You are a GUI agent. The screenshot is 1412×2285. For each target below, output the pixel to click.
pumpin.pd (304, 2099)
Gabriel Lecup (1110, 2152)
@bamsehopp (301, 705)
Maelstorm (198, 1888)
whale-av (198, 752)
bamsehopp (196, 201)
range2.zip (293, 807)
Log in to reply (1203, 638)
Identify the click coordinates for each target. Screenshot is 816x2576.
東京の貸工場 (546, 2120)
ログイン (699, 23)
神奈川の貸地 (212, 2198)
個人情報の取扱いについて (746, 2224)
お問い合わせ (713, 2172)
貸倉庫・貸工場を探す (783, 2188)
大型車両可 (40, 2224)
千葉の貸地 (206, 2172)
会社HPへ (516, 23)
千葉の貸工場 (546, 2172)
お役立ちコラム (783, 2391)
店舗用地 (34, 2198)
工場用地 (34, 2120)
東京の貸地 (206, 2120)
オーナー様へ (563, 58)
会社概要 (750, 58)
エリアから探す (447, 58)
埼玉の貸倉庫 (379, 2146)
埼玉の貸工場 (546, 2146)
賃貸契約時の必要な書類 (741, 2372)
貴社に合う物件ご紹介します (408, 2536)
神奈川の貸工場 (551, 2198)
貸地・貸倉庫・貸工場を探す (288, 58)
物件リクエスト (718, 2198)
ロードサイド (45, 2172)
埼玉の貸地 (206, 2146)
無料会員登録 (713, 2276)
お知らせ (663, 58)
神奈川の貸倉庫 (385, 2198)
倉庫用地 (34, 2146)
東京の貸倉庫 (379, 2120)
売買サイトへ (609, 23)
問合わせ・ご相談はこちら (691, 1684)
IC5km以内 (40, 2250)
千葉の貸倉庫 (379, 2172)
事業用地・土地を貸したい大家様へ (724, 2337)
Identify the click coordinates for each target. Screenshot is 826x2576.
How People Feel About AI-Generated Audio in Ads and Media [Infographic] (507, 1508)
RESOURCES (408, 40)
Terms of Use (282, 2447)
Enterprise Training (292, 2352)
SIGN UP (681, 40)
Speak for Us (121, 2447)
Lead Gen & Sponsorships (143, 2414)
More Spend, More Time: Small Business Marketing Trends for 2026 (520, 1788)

----

### [TASK DIRECTIONS]
Copy the full listing exactly.

### [WORKED SOLUTION]
You are a GUI agent. The screenshot is 1412×2285. For each target below, output the pixel to click.
pumpin.pd (304, 2099)
Gabriel Lecup (1110, 2152)
@bamsehopp (301, 705)
Maelstorm (198, 1888)
whale-av (198, 752)
bamsehopp (196, 201)
range2.zip (293, 807)
Log in to reply (1203, 638)
Identify the click coordinates for each target. Screenshot is 816x2576.
東京の貸工場 (546, 2120)
ログイン (699, 23)
神奈川の貸地 (212, 2198)
個人情報の取扱いについて (746, 2224)
お問い合わせ (713, 2172)
貸倉庫・貸工場を探す (783, 2188)
大型車両可 (40, 2224)
千葉の貸地 (206, 2172)
会社HPへ (516, 23)
千葉の貸工場 (546, 2172)
お役立ちコラム (783, 2391)
店舗用地 (34, 2198)
工場用地 (34, 2120)
東京の貸地 (206, 2120)
オーナー様へ (563, 58)
会社概要 (750, 58)
エリアから探す (447, 58)
埼玉の貸倉庫 (379, 2146)
埼玉の貸工場 (546, 2146)
賃貸契約時の必要な書類 (741, 2372)
貴社に合う物件ご紹介します (408, 2536)
神奈川の貸工場 (551, 2198)
貸地・貸倉庫・貸工場を探す (288, 58)
物件リクエスト (718, 2198)
ロードサイド (45, 2172)
埼玉の貸地 (206, 2146)
無料会員登録 (713, 2276)
お知らせ (663, 58)
神奈川の貸倉庫 (385, 2198)
倉庫用地 (34, 2146)
東京の貸倉庫 (379, 2120)
売買サイトへ (609, 23)
問合わせ・ご相談はこちら (691, 1684)
IC5km以内 (40, 2250)
千葉の貸倉庫 (379, 2172)
事業用地・土地を貸したい大家様へ (724, 2337)
Identify the click coordinates for each target. Screenshot is 826x2576.
How People Feel About AI-Generated Audio in Ads and Media [Infographic] (507, 1508)
RESOURCES (408, 40)
Terms of Use (282, 2447)
Enterprise Training (292, 2352)
SIGN UP (681, 40)
Speak for Us (121, 2447)
Lead Gen & Sponsorships (143, 2414)
More Spend, More Time: Small Business Marketing Trends for 2026 (520, 1788)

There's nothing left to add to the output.